I have your resume here in my hand and couldn’t help but notice that you have listed several versions of SQL Server in the experience section.  You may be an interviewee for a position in SQL Server, a .NET, or some other IT related discipline.  Regardless of which particular job you’re going for, I would like you to commit a few things to memory regarding the above-mentioned bullet point on your resume. Take these notes as reminders in the kind and helpful manner in which I mean them.

Data Types are Important

If you have touched SQL Server enough to warrant a line on page 1 of your resume, you need to know some of the extreme basics, such as data typesData types are the fundamental building blocks of databases, so take a few minutes to familiarize yourself with a few:

  • char and varchar are slightly different. char is a fixed-length string type; varchar is a variable-length string type. However many characters you declare your char field or variable to have, that’s how many it will have. Set a char(4) equal to ‘a’, and the string will actually by ‘a   ‘. (Note their comparable Unicode types, nchar and nvarchar.)
  • There are several different date and time types, each of which have a different precision and date range.
  • Briefly familiarize yourself with the integer data types (part of the family of exact numerics, which also includes decimal and others).
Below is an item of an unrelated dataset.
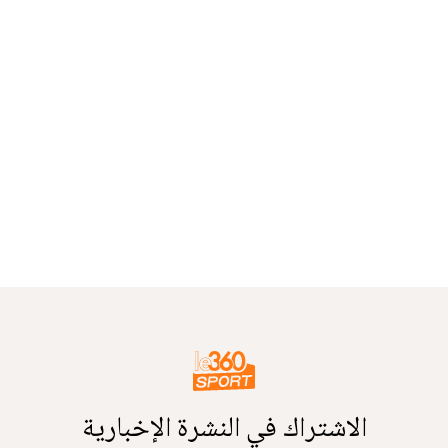
الاشتراك في النشرة الإخبارية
SP_ means System Stored Procedure – Don’t use it

Don’t begin your stored procedures with sp_.  In addition to the reasons listed behind the link, a stored procedure whose name begins with sp_ will cause SQL Server to look in the master database for the SP, before it looks in the current database. That’s what we call a performance hit.  And certainly, don’t be like this guy

Database Objects are Important

Again, if your work with SQL Server warrants a page 1 bullet, it’d be an awfully good idea to know of a few database objects.

  • Tables contain rows of data. Each column in a row has a name and a type.
  • Indexes make tables more quickly searchable (for reads). Indexes come at a cost to writes (inserts and updates).
  • Stored Procedures are saved in the database. They can accept input parameters, contain one or more statments, and return a value. Stored procedures can be called manually, or from applications or scheduled jobs.
  • Triggers are similar to stored procedures, but they are event-driven: they are defined to execute when a specific event (such as an insert on a table) occurs.

Know What you Know

ORMs are not “faster” than SQL Server. Oracle is not “better” than SQL Server (or, necessarily, worse).  SQL Server 2005 didn’t make DTS “better” than SQL Server 2000. There is no SQL Server 2003. There is no SQL Server 2003. There is no SQL Server 2003. There is no SQL Server 2003. There is no SQL Server 2003. There is no SQL Server 2003. There is no SQL Server 2003. 

There is no SQL Server 2003. Know what you know, and don’t claim to know more. 

If you didn’t know most of the above, then you might think about removing SQL Server from your list of skills. 

Helpfully yours,

Jen McCown
MidnightDBA.com/Jen

P.S. To the folks I have interviewed thus far in 2012: None of this is actually directed at you, but you did inspire me (due to remembered interviews).  Good job, seriously.